Item 5.07 Submission of Matters to a Vote of Security Holders.

 

On July 17, 2015, the Company held a special meeting of stockholders (the “Meeting”). At the Meeting, the stockholders approved the following items: (i) an amendment to Article Fifth of the Company’s amended and restated certificate of incorporation (the “Charter”) extending the date by which the Company must consummate its initial business combination from July 24, 2015 (the “Current Termination Date”) to October 24, 2015 (the “Extended Termination Date” and such amendment, the “Article Fifth Amendment”) and (ii) an amendment to Article Sixth of the Charter extending the duration of the right of the holders of shares of the Company’s common stock sold in the Company’s initial public offering (the “Public Shares”, and such holders, the “Public Stockholders”) to redeem, convert or tender their Public Shares in the event of any further amendment of the Company’s Amended and Restated Certificate that affects the substance or timing of the Company’s obligation to redeem, convert or tender 100% of the Public Shares if the Company has not consummated a business combination from twenty-one months following the Company’s initial public offering to twenty-four months following the Company’s initial public offering (the “Article Sixth Amendment”).
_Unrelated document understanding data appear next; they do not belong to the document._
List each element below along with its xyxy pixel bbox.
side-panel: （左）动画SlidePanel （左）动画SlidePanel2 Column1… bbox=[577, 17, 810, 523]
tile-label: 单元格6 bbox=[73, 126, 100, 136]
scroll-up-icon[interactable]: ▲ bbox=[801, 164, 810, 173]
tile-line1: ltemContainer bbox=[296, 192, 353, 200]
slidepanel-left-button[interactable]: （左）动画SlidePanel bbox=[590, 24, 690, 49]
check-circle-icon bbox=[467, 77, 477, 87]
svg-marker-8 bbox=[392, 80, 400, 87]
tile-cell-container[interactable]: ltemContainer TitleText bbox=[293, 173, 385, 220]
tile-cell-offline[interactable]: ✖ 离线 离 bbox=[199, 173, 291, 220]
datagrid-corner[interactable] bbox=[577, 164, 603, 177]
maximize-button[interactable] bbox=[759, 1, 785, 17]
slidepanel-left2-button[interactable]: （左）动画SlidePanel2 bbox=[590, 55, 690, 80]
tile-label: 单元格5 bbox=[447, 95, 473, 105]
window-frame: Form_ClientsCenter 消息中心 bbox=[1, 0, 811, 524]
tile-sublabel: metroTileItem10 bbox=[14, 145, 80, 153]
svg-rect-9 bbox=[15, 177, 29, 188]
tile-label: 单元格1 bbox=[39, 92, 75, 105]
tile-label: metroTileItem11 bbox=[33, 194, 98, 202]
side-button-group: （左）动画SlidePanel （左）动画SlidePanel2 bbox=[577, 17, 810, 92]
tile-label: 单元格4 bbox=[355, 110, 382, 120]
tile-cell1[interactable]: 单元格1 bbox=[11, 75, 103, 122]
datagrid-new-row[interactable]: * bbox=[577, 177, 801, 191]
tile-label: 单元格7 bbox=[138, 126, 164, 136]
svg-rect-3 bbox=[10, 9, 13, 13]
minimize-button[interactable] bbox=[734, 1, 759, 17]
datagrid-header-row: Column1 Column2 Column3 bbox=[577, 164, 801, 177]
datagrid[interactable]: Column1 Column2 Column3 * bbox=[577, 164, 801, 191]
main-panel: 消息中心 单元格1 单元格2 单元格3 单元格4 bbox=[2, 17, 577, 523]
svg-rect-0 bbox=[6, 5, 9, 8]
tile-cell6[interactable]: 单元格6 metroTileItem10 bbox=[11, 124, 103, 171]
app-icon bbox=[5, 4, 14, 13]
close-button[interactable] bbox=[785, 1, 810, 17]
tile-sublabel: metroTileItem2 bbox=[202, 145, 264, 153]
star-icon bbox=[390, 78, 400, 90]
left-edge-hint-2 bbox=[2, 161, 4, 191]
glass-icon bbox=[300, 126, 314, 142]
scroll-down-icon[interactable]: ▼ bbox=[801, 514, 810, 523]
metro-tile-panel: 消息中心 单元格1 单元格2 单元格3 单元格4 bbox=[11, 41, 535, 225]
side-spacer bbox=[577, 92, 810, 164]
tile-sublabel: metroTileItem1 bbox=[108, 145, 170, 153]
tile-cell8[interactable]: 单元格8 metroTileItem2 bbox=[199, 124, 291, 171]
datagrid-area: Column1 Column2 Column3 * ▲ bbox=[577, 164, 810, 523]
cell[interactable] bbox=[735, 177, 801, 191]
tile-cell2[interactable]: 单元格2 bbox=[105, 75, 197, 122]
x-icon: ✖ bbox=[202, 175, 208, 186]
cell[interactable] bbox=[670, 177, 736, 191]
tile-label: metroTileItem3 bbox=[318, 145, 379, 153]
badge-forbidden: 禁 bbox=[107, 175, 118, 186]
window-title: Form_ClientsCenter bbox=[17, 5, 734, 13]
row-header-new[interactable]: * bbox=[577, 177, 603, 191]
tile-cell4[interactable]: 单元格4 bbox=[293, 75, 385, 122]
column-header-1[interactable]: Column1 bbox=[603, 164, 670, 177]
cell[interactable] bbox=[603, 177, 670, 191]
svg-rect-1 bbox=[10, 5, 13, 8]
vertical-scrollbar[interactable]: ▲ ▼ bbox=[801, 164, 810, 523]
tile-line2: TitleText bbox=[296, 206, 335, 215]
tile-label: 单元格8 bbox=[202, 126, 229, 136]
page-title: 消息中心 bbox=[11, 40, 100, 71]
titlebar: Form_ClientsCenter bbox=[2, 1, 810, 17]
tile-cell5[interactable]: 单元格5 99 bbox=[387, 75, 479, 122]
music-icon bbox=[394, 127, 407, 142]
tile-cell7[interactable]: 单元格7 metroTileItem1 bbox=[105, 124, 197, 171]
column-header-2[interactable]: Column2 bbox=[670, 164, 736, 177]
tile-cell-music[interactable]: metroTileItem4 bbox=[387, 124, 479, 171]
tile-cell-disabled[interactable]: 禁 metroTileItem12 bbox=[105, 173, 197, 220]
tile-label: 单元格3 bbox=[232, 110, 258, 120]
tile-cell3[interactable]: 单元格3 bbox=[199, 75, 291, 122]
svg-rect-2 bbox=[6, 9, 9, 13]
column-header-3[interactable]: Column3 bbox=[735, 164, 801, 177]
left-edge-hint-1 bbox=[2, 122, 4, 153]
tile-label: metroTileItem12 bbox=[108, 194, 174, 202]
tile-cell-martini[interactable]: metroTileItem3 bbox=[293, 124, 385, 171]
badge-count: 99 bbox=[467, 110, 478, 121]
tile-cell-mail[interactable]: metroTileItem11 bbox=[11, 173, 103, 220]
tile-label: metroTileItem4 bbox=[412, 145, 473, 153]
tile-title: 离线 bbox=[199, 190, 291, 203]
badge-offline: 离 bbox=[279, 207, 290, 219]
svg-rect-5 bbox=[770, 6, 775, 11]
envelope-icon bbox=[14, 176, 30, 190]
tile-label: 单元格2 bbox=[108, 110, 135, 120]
The affirmative vote of holders of the majority of the issued and outstanding shares of the Company was required to approve the Article Fifth Amendment; and the affirmative vote of holders of at least sixty-five percent of the issued and outstanding shares of the Company was required to approve the Article Sixth Amendment. The number of shares of common stock presented for redemption was 876,072.

 

Set forth below are the final voting results for each of the proposals:

 

Article Fifth Amendment

 

The Article Fifth Amendment was approved. The voting results were as follows:

 

Votes For   Votes Against   Abstentions
7,902,031   398,096   0

 

Article Sixth Amendment

 

The Article Sixth Amendment was approved. The voting results were as follows:

 

Votes For

  Votes Against   Abstentions
8,021,228   275,399   3,500

 

 
 

 

Item 9.01. Financial Statements and Exhibits.

 

(d) Exhibits.

 

3.1   Amended and Restated Certificate of Incorporation, effective July 21, 2015.
10.1   Amended and Restated Investment Management Trust Agreement, dated July 21, 2015, by and between Global Defense & National Security Systems, Inc. and American Stock Transfer & Trust Company, LLC.
10.2   Amendment to Convertible Promissory Note, dated July 21, 2015.
10.3   Amendment to Convertible Promissory Note, dated July 21, 2015.
10.4   Form of Amended and Restated Letter Agreement for Directors and Officers, dated as of July 21, 2015.
10.5   Amended and Restated Letter Agreement, dated July 21, 2015, between Global Defense & National Security Systems, Inc. and Global Defense & National Security Holdings LLC.
10.6   Amendment to Underwriting Agreement, dated July 21, 2015, by and among Global Defense & National Security Systems, Inc., Cowen & Company, LLC, Maxim Group LLC and I-Bankers Securities Inc.
10.7   Amended and Restated Stock Escrow Agreement, dated July 21, 2015, by and among Global Defense & National Security Systems, Inc., Global Defense & National Security Holdings LLC and American Stock Transfer & Trust Company.
10.8   Amended and Restated Right of First Refusal and Corporate Opportunities Agreement, dated  July 21, 2015, by and among Global Defense & National Security Systems, Inc. and Global Integrated Security (USA) Inc.
10.9   Promissory Note, dated July 21, 2015, issued by Global Defense & National Security Systems, Inc. to Global Defense & National Security Holdings LLC.

 

SIGNATURES

 

Pursuant to the requirements of the Securities Exchange Act of 1934, the registrant has duly caused this report to be signed on its behalf by the undersigned hereunto duly authorized.

 

  GLOBAL DEFENSE & NATIONAL SECURITY SYSTEMS, INC.